------ Given data

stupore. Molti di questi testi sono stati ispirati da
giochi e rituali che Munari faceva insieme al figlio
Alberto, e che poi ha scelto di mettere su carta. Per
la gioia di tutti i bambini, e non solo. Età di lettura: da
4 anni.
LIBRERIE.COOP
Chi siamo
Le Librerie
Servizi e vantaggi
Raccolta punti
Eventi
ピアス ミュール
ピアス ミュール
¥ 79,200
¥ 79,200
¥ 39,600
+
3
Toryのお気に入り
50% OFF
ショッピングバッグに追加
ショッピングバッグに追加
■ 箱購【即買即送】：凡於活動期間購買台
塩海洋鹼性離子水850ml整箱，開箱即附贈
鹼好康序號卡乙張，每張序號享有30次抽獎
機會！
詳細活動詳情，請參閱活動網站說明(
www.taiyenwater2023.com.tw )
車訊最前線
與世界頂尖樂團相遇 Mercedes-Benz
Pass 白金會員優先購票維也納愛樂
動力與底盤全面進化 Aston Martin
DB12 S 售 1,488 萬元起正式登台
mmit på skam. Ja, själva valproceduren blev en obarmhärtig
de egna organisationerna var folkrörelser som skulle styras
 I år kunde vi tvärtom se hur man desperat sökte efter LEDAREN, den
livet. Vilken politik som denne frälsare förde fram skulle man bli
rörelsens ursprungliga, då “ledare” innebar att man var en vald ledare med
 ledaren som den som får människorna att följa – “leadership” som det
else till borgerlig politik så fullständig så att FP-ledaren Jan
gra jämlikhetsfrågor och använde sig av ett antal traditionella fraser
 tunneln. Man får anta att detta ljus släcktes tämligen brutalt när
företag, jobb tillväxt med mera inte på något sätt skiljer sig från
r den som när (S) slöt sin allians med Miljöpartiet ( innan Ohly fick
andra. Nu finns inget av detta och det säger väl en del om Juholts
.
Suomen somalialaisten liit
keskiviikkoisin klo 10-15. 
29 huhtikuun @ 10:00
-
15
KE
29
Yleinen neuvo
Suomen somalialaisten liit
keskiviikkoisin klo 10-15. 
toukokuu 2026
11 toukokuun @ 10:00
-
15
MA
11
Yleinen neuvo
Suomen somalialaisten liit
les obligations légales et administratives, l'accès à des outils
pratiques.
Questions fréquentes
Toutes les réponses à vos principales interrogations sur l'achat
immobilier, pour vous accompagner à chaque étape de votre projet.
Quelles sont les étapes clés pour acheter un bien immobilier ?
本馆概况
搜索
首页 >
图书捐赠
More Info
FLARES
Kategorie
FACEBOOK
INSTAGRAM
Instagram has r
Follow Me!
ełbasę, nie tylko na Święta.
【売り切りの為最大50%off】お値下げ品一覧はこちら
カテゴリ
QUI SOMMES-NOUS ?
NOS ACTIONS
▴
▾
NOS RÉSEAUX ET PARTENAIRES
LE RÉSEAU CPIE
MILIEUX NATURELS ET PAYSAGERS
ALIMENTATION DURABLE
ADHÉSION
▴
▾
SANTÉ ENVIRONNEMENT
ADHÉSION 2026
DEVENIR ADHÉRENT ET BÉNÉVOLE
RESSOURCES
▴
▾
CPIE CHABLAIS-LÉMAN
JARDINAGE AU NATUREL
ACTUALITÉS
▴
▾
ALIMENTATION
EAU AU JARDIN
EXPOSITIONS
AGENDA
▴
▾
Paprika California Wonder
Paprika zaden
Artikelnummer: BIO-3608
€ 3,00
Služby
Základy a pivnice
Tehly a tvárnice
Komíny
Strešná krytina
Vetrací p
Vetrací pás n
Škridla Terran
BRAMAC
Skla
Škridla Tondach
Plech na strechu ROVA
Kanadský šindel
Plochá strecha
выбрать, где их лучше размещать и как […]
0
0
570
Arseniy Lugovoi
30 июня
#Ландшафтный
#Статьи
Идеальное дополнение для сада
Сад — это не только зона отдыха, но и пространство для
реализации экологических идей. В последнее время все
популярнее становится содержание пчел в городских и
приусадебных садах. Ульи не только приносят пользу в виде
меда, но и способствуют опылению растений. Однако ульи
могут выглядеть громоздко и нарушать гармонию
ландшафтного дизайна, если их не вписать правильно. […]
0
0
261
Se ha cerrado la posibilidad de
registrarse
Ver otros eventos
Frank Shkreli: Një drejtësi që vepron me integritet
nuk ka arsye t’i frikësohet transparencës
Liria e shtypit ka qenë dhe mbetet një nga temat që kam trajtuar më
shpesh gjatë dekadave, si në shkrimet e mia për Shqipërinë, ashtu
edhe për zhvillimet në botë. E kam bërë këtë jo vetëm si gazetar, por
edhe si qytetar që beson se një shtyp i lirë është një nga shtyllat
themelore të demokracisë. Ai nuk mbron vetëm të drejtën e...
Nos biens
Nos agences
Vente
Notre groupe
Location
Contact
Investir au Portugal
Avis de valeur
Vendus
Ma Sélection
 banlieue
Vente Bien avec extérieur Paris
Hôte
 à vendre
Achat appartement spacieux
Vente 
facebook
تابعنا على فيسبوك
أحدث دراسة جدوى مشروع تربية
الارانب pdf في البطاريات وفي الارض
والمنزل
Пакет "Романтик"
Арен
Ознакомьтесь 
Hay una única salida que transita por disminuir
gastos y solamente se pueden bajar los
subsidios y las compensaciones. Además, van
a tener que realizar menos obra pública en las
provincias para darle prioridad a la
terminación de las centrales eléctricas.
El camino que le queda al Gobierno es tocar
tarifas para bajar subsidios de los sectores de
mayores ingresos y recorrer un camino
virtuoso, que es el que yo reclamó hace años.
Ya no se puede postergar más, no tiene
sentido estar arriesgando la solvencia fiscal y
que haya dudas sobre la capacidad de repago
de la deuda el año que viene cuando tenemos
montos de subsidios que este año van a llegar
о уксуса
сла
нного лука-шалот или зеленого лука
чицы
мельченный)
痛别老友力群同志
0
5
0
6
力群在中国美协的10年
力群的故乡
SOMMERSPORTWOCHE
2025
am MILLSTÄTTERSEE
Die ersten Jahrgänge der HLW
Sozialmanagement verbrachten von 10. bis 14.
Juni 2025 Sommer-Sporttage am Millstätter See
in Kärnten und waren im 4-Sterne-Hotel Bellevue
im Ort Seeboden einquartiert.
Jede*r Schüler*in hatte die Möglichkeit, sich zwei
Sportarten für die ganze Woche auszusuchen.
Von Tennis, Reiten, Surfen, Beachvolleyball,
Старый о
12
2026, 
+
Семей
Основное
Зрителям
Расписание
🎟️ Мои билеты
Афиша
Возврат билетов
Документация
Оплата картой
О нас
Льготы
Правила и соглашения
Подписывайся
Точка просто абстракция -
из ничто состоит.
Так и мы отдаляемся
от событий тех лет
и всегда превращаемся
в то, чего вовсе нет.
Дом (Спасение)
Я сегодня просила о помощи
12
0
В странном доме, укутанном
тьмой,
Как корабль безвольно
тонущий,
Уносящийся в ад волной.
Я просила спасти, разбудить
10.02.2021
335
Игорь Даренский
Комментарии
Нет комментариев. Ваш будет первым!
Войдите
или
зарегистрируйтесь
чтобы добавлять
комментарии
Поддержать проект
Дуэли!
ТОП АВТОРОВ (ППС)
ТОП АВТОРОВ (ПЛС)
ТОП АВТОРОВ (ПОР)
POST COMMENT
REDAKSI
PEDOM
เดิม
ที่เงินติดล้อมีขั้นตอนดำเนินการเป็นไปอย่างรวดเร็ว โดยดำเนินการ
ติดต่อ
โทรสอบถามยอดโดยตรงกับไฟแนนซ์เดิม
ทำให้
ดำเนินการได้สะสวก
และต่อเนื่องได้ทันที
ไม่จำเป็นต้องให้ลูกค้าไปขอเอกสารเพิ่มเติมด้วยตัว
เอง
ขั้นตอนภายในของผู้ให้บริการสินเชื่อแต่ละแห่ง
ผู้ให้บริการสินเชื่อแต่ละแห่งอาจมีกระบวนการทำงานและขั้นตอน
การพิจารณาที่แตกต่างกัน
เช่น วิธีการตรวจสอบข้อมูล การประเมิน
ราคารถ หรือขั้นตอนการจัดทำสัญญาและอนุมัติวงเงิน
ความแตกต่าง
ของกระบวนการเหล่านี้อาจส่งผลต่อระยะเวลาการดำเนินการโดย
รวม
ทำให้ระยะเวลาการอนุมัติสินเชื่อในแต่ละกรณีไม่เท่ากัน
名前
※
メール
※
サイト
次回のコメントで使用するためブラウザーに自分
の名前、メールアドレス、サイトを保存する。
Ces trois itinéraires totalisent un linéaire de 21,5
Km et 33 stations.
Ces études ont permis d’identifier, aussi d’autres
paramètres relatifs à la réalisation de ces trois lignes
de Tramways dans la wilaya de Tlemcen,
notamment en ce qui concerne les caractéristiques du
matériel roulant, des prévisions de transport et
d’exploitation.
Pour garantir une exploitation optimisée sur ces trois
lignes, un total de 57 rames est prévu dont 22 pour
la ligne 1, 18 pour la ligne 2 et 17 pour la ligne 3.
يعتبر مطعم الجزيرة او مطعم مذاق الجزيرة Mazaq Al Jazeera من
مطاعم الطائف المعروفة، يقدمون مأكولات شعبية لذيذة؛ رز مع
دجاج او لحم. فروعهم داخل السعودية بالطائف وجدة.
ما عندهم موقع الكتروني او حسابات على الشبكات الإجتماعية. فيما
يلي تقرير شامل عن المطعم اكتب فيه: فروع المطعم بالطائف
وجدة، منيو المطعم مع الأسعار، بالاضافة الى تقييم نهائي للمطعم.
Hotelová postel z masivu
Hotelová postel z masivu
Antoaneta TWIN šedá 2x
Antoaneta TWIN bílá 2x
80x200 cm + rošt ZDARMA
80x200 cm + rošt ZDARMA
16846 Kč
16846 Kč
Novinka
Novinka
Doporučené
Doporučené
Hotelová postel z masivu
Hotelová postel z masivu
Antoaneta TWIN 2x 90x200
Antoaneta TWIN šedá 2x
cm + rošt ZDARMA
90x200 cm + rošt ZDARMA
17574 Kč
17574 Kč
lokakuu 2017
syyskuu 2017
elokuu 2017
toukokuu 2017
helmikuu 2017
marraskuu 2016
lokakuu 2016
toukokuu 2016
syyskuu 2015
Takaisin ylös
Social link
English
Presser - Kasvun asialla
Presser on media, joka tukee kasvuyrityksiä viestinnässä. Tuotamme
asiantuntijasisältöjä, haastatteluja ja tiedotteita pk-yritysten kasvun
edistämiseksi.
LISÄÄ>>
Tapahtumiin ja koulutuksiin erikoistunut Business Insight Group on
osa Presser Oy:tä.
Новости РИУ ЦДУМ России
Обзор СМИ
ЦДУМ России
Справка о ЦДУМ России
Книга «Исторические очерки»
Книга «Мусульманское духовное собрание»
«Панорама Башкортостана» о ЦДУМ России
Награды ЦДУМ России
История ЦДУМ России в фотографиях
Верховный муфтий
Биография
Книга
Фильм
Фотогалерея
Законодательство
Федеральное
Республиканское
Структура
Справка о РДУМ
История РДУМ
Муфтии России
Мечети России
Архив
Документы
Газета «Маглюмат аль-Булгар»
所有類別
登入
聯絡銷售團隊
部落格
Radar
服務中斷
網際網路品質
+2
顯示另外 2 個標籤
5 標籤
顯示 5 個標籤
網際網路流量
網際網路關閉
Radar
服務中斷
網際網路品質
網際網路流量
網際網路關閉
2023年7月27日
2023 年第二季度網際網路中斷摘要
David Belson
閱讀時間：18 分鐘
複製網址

------------

▶ **What to produce**
In the entries above, how many lines include the word "Presser"? Give only that number.

▶ **Solved problem**
3